* Task brief
The stretch wanted below opens at the line containing "Casero (71, 1960)" and closes at the line containing "Corrida interna (1020, 1868)". Please return it exactly, with no other lines.

* Task material
※

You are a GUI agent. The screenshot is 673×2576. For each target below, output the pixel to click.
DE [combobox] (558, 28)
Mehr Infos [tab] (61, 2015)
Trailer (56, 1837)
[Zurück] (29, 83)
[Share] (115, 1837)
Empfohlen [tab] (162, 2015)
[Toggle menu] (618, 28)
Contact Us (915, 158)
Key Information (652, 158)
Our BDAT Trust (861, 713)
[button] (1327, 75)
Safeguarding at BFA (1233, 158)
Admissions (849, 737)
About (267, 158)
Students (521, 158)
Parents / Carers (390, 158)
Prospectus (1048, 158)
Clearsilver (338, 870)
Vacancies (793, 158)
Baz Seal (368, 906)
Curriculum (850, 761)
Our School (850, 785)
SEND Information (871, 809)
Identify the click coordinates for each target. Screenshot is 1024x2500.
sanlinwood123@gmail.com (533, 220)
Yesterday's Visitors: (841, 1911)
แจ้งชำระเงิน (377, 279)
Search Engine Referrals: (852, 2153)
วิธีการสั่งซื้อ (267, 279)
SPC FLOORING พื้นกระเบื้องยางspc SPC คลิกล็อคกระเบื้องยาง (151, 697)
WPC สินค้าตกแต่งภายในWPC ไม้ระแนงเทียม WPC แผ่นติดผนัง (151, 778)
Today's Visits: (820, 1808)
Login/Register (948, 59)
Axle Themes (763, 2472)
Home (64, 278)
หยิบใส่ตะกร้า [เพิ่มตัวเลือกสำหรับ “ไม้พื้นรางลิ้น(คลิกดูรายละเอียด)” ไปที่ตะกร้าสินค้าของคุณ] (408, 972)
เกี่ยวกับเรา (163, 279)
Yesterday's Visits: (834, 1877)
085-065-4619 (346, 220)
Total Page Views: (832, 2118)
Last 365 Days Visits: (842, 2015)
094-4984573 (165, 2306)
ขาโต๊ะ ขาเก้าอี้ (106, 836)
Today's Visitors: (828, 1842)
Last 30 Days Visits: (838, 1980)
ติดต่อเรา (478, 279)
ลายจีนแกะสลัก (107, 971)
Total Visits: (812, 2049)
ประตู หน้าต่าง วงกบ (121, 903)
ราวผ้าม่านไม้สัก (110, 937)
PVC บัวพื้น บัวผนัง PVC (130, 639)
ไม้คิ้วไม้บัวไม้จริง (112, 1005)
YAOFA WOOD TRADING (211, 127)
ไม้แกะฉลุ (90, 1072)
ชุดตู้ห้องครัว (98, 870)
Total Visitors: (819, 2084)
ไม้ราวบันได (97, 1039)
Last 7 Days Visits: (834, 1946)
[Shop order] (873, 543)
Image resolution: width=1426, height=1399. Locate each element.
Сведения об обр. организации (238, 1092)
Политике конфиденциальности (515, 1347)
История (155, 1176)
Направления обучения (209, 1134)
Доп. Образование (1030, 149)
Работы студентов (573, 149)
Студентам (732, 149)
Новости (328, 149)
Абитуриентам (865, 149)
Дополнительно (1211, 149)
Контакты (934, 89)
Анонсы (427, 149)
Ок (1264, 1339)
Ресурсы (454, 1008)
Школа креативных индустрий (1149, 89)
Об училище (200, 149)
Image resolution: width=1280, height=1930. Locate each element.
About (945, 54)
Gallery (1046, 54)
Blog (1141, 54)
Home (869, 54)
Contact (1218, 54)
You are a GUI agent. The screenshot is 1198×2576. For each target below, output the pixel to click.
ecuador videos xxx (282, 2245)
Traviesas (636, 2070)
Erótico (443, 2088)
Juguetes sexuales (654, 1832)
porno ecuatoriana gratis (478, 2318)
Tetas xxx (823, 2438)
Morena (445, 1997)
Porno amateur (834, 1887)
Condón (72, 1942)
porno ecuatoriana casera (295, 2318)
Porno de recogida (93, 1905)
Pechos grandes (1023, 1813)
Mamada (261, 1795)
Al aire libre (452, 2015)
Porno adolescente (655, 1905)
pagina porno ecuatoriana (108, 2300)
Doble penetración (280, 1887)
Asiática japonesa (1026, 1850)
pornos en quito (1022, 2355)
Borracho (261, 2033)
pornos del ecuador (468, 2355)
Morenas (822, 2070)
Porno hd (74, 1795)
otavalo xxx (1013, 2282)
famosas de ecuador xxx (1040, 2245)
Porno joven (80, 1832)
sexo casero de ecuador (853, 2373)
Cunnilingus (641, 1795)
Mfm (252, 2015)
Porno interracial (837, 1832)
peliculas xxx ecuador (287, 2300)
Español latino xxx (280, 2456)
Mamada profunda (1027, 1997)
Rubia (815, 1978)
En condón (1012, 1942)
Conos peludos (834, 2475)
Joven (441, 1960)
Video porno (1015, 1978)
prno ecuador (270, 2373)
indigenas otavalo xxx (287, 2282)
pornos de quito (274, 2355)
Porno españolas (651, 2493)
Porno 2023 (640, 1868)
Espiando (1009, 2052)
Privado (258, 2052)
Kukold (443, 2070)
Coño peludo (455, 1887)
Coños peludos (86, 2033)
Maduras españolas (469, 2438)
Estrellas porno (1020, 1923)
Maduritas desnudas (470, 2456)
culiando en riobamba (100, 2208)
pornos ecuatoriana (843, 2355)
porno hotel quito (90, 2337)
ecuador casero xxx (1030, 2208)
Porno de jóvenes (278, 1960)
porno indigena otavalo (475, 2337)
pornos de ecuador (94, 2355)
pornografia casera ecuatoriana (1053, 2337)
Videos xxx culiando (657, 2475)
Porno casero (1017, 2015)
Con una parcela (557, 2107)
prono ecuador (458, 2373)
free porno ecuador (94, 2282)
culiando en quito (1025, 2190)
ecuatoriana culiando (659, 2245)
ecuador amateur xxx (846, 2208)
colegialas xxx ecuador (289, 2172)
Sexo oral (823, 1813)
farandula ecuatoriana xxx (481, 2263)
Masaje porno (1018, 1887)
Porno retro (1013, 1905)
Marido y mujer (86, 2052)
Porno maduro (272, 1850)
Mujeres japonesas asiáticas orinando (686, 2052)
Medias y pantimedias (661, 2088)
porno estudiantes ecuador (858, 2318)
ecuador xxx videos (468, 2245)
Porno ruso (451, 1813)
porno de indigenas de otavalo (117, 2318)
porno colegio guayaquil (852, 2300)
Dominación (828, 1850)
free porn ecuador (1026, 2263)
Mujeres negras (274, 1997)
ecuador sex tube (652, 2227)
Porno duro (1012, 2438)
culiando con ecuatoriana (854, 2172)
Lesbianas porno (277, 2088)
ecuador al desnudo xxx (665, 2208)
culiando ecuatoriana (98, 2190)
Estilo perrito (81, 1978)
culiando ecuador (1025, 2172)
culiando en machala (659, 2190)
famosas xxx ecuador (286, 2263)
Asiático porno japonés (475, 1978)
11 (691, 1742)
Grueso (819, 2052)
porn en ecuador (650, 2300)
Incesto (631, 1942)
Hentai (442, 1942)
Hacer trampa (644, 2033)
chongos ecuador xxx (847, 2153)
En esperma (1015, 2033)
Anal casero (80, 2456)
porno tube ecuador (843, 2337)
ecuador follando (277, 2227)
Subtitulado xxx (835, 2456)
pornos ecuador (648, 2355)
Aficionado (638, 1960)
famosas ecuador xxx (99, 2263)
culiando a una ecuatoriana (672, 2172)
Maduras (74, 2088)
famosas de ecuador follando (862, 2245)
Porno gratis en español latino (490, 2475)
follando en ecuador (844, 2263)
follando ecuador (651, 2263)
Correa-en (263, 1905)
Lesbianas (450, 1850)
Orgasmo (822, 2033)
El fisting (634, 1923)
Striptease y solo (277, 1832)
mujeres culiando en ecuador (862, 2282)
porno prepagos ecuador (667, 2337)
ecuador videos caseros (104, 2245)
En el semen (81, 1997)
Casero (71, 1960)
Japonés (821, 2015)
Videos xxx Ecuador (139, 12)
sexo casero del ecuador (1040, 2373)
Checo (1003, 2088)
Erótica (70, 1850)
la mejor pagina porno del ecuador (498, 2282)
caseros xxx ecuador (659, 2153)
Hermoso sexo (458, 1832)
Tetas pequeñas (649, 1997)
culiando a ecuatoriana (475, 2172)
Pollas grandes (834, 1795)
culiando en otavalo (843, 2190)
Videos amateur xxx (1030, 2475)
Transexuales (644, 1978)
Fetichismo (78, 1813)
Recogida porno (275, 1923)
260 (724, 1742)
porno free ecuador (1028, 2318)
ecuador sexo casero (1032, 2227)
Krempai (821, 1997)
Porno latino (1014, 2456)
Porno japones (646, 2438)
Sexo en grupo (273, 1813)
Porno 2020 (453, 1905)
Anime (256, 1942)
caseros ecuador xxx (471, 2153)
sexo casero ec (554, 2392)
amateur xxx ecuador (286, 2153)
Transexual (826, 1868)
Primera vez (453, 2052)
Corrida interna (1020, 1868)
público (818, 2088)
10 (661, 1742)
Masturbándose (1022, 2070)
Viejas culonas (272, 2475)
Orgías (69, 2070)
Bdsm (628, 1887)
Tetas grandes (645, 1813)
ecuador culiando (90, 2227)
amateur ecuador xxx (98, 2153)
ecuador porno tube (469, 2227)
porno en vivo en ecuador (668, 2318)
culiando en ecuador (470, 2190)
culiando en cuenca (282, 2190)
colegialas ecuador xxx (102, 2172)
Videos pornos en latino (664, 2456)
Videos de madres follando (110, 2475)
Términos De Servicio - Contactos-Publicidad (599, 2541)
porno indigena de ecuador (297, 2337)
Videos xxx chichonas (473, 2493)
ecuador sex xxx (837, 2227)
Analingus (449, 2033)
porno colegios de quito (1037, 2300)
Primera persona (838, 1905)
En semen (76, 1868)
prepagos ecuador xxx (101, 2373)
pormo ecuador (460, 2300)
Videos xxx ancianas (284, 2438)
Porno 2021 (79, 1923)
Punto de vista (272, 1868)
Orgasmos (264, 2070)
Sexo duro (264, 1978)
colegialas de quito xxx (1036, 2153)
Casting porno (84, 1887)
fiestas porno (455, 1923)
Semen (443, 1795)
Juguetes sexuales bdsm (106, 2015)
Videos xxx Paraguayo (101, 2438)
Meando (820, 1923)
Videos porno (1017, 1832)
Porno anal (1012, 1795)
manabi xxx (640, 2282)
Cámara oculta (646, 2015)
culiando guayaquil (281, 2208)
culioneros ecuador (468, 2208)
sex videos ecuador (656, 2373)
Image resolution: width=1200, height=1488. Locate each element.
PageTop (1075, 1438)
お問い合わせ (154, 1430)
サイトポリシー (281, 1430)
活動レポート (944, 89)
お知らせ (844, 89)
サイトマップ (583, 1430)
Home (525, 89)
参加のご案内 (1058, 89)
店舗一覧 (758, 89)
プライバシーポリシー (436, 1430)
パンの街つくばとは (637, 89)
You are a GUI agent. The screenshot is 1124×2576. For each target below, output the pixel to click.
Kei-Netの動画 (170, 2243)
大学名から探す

※

* Written answer
Casero (71, 1960)
Japonés (821, 2015)
Videos xxx Ecuador (139, 12)
sexo casero del ecuador (1040, 2373)
Checo (1003, 2088)
Erótica (70, 1850)
la mejor pagina porno del ecuador (498, 2282)
caseros xxx ecuador (659, 2153)
Hermoso sexo (458, 1832)
Tetas pequeñas (649, 1997)
culiando a ecuatoriana (475, 2172)
Pollas grandes (834, 1795)
culiando en otavalo (843, 2190)
Videos amateur xxx (1030, 2475)
Transexuales (644, 1978)
Fetichismo (78, 1813)
Recogida porno (275, 1923)
260 (724, 1742)
porno free ecuador (1028, 2318)
ecuador sexo casero (1032, 2227)
Krempai (821, 1997)
Porno latino (1014, 2456)
Porno japones (646, 2438)
Sexo en grupo (273, 1813)
Porno 2020 (453, 1905)
Anime (256, 1942)
caseros ecuador xxx (471, 2153)
sexo casero ec (554, 2392)
amateur xxx ecuador (286, 2153)
Transexual (826, 1868)
Primera vez (453, 2052)
Corrida interna (1020, 1868)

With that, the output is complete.